Les plates-formes en ligne
Elles se sont développées de façon exponentielle et en très peu de temps, contribuant à la dématérialisation de l’industrie musicale béninoise, déjà presque à l’agonie avec l’afflux des piratages et l’instabilité du pouvoir d’achat des populations.
Alors que les toutes premières telles que : beninzik.com, beninmix.com, rapdubled.com, ou .starzik.com, ont perdu de plus en plus leur légitimité ; de nouvelles, parfois plus attractives, ou ayant plus de visiteurs, parviennent à combler les attentes et les nouveaux enjeux de marketing en ligne.
Il s’agit notamment, des sites comme : voluncorp.com, urbenhits.com, beataddiction.com, selfmademen.com, ou encore pkstyle.com.
Aujourd’hui donc, les plateformes en ligne et également les réseaux sociaux, sont les canaux par excellence de la diffusion des musiques béninoises. Elles sont avant tout, sources de pouvoir pour les artistes, qui ne dépendent plus des médias nationaux pour faire entendre leurs travaux. La distribution est ainsi devenue plus aisée, plus étendue, et moins coûteuse.
Par conséquent, elles ont favorisé une certaine décentralisation de la visibilité des artistes, et aussi, une réappropriation par le public de leur choix d’écoute. Au Bénin, les plateformes en ligne n’ont entraîné aucune crise du disque, bien au contraire, elles ont relevé (dynamisé) la mise à disposition des œuvres béninoises. Même s’il existe des problématiques juridiques et économiques complexes, qui en font un secteur à réformer pour mieux favoriser les artistes.
Les musiciens et artistes béninois ne gagnent pas encore des sommes considérables à partir de ces plates-formes en ligne, car celles-ci ne sont pas encore parvenues à organiser des systèmes compétents de vente des artistes disponibles sur leur plateforme. Jusque-là, seuls les téléchargements gratuits sont en vogue, enrichissant à 99% de profits générés par les réseaux de téléphonie mobiles car les kilo-octets utilisés par les téléchargements gratuits sont défalqués des forfaits internet auxquels souscrivent les consommateurs.
Les sites n’ont de bénéfices qu’uniquement parce que les artistes doivent payer pour mettre leurs chansons en ligne. Ainsi, les musiciens béninois ont du mal à rentabiliser grâce aux plateformes en ligne. Pourtant certains artistes populaires franchissent la barre des 10 000 téléchargements, voire deux fois ou trois fois plus, en quelques heures, ou jours pour d’autres.

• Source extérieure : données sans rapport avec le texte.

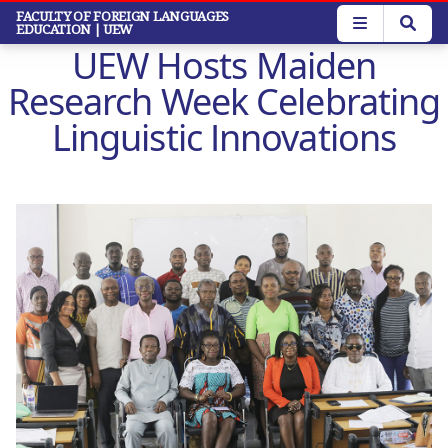
Skip
FACULTY OF FOREIGN LANGUAGES
EDUCATION
| UEW
to
UEW Hosts Maiden
main
content
Research Week Celebrating
Linguistic Innovations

En définitive, vivre de sa musique au Bénin, appelle à savoir saisir les bonnes opportunités, à pouvoir briser les normes toutes faites, à faire preuve d’audace, d’inventivité, de recherche de nouvelles façons d’appréhender l’industrie encore instable. Mais avant tout, à faire de la musique dans laquelle les béninois seraient en mesure de s’identifier, notamment par rapport à la langue, aux traditions, us et coutumes, etc. A défaut, faire aussi de la musique festive qui rassemble.
Bien sûr, en attendant de pouvoir bénéficier de meilleurs revenus, et d’opportunités plus grandes pour vivre de leur musique, plusieurs artistes béninois s’investissent dans d’autres secteurs qui leur apportent une garantie permanente. Comme le merchandising pour des artistes comme Blaaz, ou l’entreprenariat agroalimentaire pour E-Ray, ou encore la communication et le journalisme pour Sergent Markus, etc. Tout dépend des ressorts dont chacun dispose.
En attendant que les institutions compétentes relevent enfin les innombrables défis, qui devraient contribuer à ce que tous les artistes béninois puissent gagner leur vie à travers leur musique.